Depuis quelques jours, les murs des grandes artères de la ville de Tanger au nord du Maroc ne sont plus les mêmes. À leur peinture blanche et bleu pâle habituelle se sont ajoutées des affiches truffées de messages moralisateurs, «signatures des organisations islamistes les plus extrémistes». Retour sur une affaire pleine de mystère. À quelques semaines du début du mois sacré de Ramadan au Maroc, les «brigadiers de la vertu», appelés ainsi par les Tangérois pour leur fanatisme déclaré, ont fait leur grand come-back dans la ville du détroit, située dans la pointe nord du royaume.

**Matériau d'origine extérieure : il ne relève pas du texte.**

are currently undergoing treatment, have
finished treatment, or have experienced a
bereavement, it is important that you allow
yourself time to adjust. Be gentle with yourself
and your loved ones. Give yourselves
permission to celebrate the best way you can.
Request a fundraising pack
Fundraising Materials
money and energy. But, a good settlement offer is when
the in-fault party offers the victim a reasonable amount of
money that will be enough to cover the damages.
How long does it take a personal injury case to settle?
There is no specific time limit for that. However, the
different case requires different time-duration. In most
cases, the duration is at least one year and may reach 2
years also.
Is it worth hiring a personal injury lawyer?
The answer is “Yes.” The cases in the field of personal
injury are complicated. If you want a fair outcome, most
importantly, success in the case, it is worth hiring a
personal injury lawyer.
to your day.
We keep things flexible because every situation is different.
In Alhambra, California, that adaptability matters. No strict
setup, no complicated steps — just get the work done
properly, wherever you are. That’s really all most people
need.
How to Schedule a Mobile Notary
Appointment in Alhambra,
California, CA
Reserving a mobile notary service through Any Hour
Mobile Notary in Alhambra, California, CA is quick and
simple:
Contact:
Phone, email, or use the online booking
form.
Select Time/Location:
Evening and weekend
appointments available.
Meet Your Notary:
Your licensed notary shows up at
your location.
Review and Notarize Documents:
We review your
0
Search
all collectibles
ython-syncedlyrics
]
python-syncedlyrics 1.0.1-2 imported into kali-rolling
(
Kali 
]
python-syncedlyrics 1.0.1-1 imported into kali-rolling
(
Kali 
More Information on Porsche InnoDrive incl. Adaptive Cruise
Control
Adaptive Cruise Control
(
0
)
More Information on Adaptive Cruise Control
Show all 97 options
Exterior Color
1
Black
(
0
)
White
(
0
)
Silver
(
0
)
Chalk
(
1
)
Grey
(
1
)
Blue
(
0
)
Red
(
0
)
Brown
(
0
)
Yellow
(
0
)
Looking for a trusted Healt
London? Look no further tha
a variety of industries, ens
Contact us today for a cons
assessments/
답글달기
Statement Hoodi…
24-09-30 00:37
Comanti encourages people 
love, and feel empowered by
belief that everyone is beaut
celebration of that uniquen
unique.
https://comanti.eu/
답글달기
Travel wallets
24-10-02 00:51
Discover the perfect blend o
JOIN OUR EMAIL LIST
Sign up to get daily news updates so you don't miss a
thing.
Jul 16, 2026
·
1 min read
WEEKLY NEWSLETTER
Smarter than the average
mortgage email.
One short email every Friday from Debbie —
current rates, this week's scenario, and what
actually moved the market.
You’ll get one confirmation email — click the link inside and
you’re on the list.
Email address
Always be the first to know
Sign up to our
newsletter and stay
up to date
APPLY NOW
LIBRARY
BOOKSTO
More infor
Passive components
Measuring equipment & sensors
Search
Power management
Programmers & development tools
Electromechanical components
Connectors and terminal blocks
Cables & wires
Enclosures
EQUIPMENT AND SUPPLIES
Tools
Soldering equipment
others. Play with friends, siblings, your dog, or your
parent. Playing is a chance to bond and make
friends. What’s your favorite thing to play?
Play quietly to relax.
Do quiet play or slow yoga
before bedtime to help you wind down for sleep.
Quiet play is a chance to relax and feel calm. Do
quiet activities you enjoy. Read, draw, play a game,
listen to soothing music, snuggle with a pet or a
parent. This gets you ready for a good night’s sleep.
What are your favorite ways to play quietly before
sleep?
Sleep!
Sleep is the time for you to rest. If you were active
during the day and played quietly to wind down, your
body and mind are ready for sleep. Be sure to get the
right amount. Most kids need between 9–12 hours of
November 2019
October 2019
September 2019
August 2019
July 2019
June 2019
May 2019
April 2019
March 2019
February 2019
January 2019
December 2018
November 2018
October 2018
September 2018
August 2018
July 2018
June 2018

Dans une action visiblement coordonnée, qui a commencé dès dimanche 28 mars dernier, ces mystérieux placardeurs ont collé sur les murs et les poteaux d’électricité des grands quartiers de Tanger, de nombreux tracts «à caractère extrémiste». «Haro sur les parents qui permettent à n’importe qui de jouir des attraits de leurs filles qui se dévoilent et montrent leurs charmes dans la voie publique», ont-ils écrit sur l’une de leurs affiches. Ils affirment vouloir ainsi dénoncer «l’atteinte à la pudeur et à la religion». Ces «indignés» appellent aussi les parents incriminés à ramener leurs «enfants égarés au droit chemin» sous peine de représailles divines. Leur message va encore plus loin, signifiant clairement à ceux qui ne se soumettent pas «à la voix de la sagesse» qu’ils sont «sans honneur, sans vergogne et sans religion».
«Les rues sont devenues des lieux de pornographie et de débauche où des filles âgées à peine de 13 ans ainsi que d’autres en âge d’être mariées déambulent en pantalons courts et serrés. Même leurs sous-vêtements sont exhibés aux yeux de tous… Félicitations donc à tous ceux qui font de leurs femmes et de leurs filles une marchandise bon marché exposée dans les rues et sur les trottoirs», ironisent les auteurs dans l’une des affiches.
Dans une autre, ils s’attaquent aux coaches des salles de sports qui, affirment-ils, «détournent les jeunes des mosquées». De tels jugements ont très vite enflammé les réseaux sociaux le soir même de leur apparition soudaine, créant une vague de colère qui continue de déferler sur la Toile. «Des affiches daéchiennes* dans la ville de Tanger ce matin», décrit cet internaute dont la publication a été commentée plus d’une centaine de fois. S’invitant dans la polémique, le collectif marocain «Mouvement alternatif pour les libertés individuelles» (M.A.L.I) a également fait part de son indignation.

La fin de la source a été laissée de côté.